XVIII. Porque conforme é consabido, o Regime Complementar de Procedimento da Inspecção Tributária e Aduaneira (RCPITA), no artigo 2º, alíneas a) e ss., determina que não só os actos inspectivos incidem sobre a confirmação dos elementos declarados pelos sujeitos passivos e demais obrigados tributários, mas também a indagação de factos tributários não declarados e demais actos cujo cumprimento do princípio da legalidade obriga.

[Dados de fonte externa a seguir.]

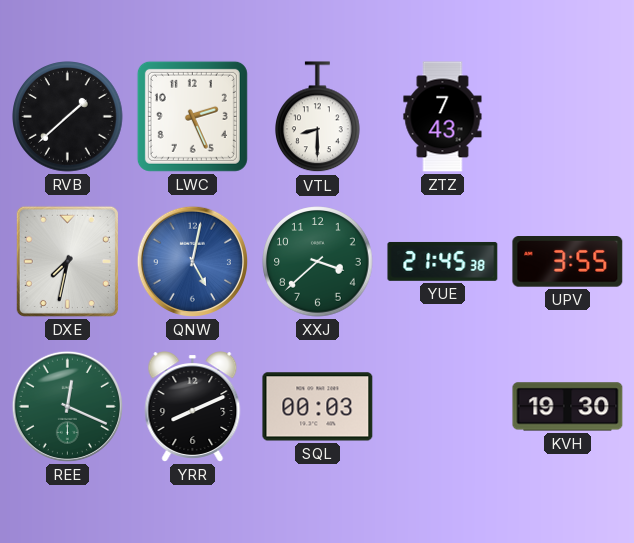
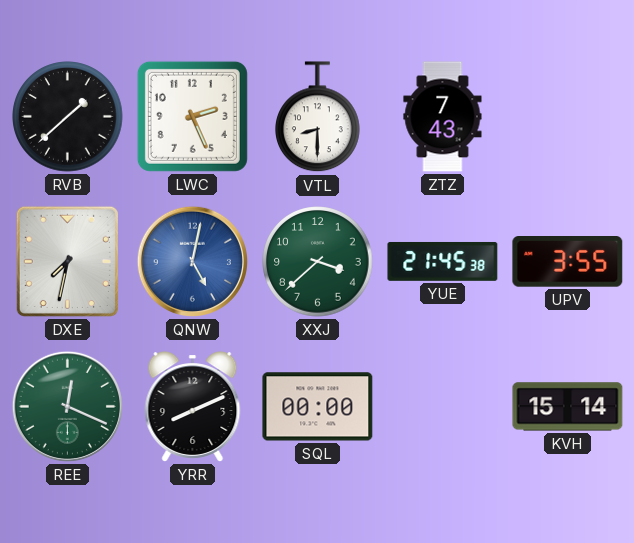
SQL: 00:03 -> 00:00
KVH: 19:30 -> 15:14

XIX. A introdução de uma “flat tax” para o acto inspectivo implica para o acto inspectivo implica para a Administração não só a perda de receita tributária, mas também, eventualmente, a paralisação de toda a acção inspectiva;
XX. Basta, para o efeito, a existência de um acréscimo anormal de pedidos de reembolso, para que toda a estrutura inspectiva integrante no Órgão Periférico Regional fique paralisada a realizar inspecções a pedido dos contribuintes;
XXI. No presente caso o tribunal a quo ignorou a “outra face” da relação jurídica, cujo sujeito passivo é a Administração.
XXII. O Decreto-Lei n.º 6/99, de 8 de Janeiro é aplicável às situações como a aqui em apreço, não violando por isso quaisquer princípios constitucionais, designadamente o princípio da proporcionalidade e tributação sobre o rendimento real.

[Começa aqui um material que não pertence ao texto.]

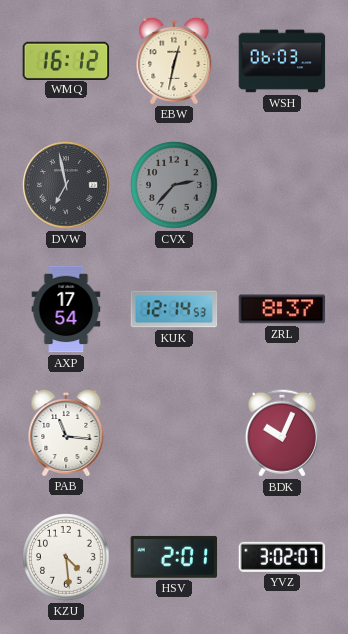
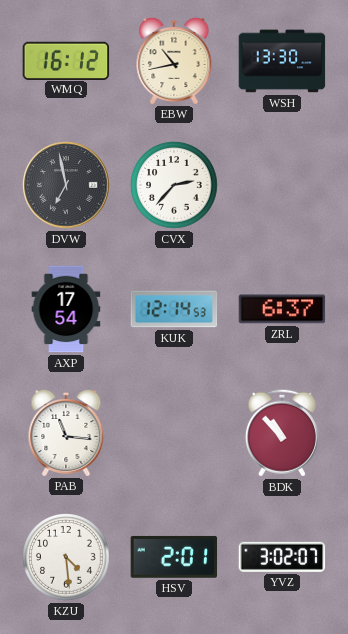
EBW: 12:32 -> 10:43
WSH: 06:03 -> 13:30
CVX dial: grey -> white
ZRL: 8:37 -> 6:37
BDK: 10:04 -> 10:53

XXIII. Pelo que não pode a AT ser condenada a apreciar o pedido de reembolso dos PEC’s;
XXIV. E muito menos, sem obrigatoriedade do pagamento das taxas inspectivas.
XXV. Não existe qualquer violação dos princípios do acesso ao direito, da proporcionalidade, do estado de direito democrático, da tributação das empresas pelo seu lucro real ou de qualquer outro preceito constitucional, quando se exige um pedido de uma acção inspectiva para efeitos do reembolso do pagamento especial por conta pago pelo contribuinte, tendo-se pronunciado neste mesmo sentido o Douto Tribunal Administrativo e Fiscal de Penafiel, em Sentença proferida no Processo n.º 102/09.8BEPNF.
XXVI. A sentença ora recorrida viola o artigo 93.º, n.º 3 do CIRC e, bem assim, o DL 6/99, de 08-01, a Portaria n.º 923/99, de 20-10, o artigo 36º do RCPIT e faz uma errada aplicação do artigo 58º da LGT.
Termina pedindo:
Pelo que, nestes termos e nos mais de Direito, que V.ªs Exas., doutamente suprirão, deve o presente recurso jurisdicional ser julgado procedente e revogada a sentença recorrida, como é de Direito e Justiça.
***
A Recorrida apresentou contra-alegações, nas quais conclui como se segue:
- CONCLUSÕES:
i. Como resulta da matéria de facto provada, e como feito notar pelo Tribunal a quo, a Recorrida, no final pedido de reembolso, solicitou à AT que desse “cumprimento ao legalmente estipulado (…)” - ou seja, solicitou que procedesse ao reembolso do PEC depois de cumpridas as formalidades legais estabelecidas para o efeito, incluindo a inspecção à sua esfera tributária ou qualquer outra formalidade legalmente exigível para apreciação e decisão do pedido de reembolso.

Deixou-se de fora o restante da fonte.